Paul G. Aucoin, Port of South Louisiana Executive Director, last week highlighted importance of the Mississippi River dredging works, the Port announced in its latest press release.
He said that dredging operations at the mouth of the Mississippi River are “the most important infrastructure project in America.”
“Dredging the Mississippi has become an ever-greater priority because the newly expanded locks on the Panama Canal now support the movement of the larger neo-Panamax ships. The use of these ships is growing, because larger vessels reduce transportation costs,” he said.
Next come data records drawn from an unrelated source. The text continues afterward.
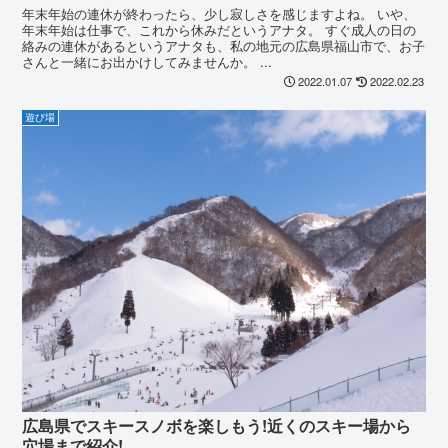
年末年始の連休が終わったら、少し寂しさを感じますよね。 いや、
年末年始は仕事で、これから休みだというアナタ。 すぐ成人の日の
絡みの連休があるというアナタも、私の地元の広島県福山市で、お子
さんと一緒にお出かけしてみませんか。 ...
2022.01.07
2022.02.23
遊び場
広島県でスキースノボを楽しもう!近くのスキー場から
穴場まで紹介!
“If these new supercargo ships abandon the Port of South Louisiana, there is no guarantee they will return. American farmers would be cut off from the global marketplace; this would send economic shockwaves through rural economies. Consider that 60 percent of all grain exported from the United States is shipped via the Mississippi River Ship Channel. Indeed, the Mississippi River Basin produces 92 percent of the nation’s agricultural exports and 78 percent of the world’s exports of feed grains and soybeans.
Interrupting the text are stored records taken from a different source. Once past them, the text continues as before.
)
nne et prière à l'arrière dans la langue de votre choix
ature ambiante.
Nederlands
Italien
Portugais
“Currently, the goal is to get the U.S. Army Corps of Engineers to dredge the Mississippi River Ship Channel to 50 feet. This would allow passage of cargo ships with a draft of up to 50 feet, as opposed to 45 feet, which is the maximum draft today. The draft of a ship’s hull is the vertical distance between the waterline and the bottom of the hull (keel) and determines the minimum depth of water a ship can safely navigate.”
Aucoin and the Port leadership believe it is essential to educate policymakers across the United States about the importance of the Port of South Louisiana to the economic well-being of the nation and the need for Congress to allocate more federal resources to the U.S. Army Corps of Engineers to perform the dredging.